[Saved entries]
- Opening Delimiter -

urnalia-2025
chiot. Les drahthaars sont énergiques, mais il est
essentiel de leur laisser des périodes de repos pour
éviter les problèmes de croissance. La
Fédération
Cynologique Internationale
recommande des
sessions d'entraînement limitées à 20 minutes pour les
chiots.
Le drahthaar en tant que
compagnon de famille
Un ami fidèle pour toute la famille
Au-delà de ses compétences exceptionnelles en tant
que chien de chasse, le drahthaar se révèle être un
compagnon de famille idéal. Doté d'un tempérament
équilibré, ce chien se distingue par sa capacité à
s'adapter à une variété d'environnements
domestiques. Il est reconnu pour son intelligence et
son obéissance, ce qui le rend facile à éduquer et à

- Closing Delimiter -
- Opening Delimiter -

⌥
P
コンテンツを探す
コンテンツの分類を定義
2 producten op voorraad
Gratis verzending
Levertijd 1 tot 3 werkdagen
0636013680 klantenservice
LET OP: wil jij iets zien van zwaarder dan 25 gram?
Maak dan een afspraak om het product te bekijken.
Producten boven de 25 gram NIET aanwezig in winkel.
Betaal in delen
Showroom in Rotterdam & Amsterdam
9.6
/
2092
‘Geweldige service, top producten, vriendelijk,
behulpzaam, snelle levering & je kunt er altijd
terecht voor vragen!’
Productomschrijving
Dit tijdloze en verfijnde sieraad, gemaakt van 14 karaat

- Closing Delimiter -

--- TASK ---
In the entries above, find the line with "urnalia-2025" and the line with "Au-delà de ses", then set down exactly those two and every line between them, nothing else.

--- RESULT ---
urnalia-2025
chiot. Les drahthaars sont énergiques, mais il est
essentiel de leur laisser des périodes de repos pour
éviter les problèmes de croissance. La
Fédération
Cynologique Internationale
recommande des
sessions d'entraînement limitées à 20 minutes pour les
chiots.
Le drahthaar en tant que
compagnon de famille
Un ami fidèle pour toute la famille
Au-delà de ses compétences exceptionnelles en tant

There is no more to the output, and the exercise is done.